**INSTRUCTIONS FOR THE TASK:** Your answer must be a single number: how many lines in the records include the word "guru".

+++ GIVEN DATA

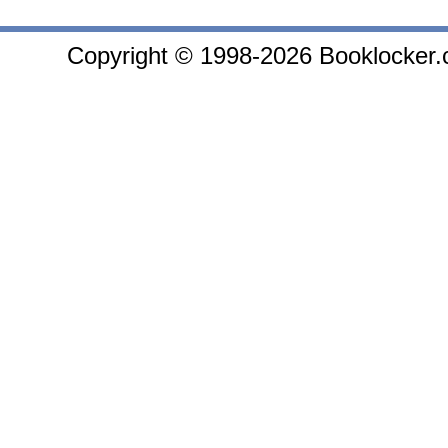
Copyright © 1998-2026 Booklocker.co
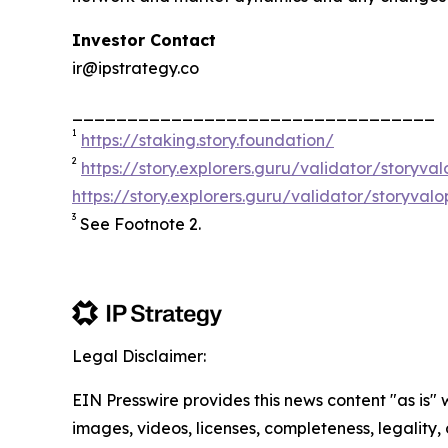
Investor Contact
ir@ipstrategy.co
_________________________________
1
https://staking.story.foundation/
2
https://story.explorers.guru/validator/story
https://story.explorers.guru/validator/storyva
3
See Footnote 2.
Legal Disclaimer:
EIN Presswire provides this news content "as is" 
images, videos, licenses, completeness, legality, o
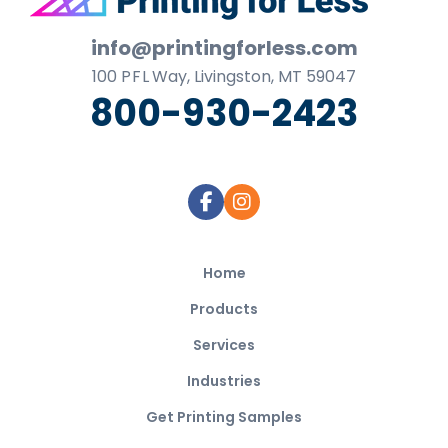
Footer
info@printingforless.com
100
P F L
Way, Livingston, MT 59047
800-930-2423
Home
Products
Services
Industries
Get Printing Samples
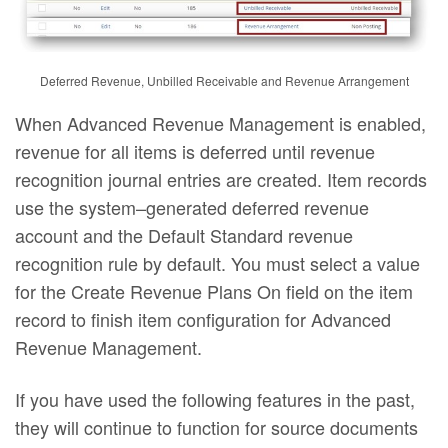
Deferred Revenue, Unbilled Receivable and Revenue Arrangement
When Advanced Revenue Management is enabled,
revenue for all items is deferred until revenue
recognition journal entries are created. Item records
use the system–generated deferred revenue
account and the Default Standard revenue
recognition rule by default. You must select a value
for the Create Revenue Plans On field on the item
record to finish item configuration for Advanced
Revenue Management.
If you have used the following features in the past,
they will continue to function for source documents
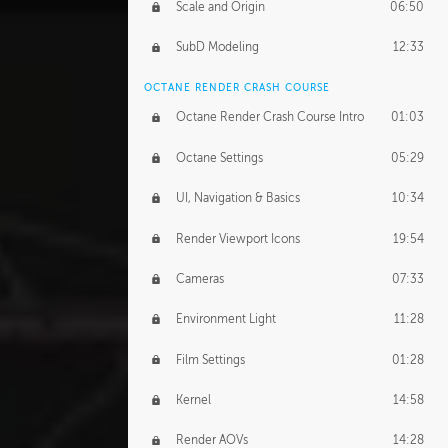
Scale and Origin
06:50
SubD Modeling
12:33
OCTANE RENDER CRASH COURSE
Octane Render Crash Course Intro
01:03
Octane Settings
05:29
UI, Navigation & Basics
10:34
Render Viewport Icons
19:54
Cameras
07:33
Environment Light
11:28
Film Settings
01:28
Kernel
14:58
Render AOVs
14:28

++++++

**OUTPUT FOR THIS TASK:** 2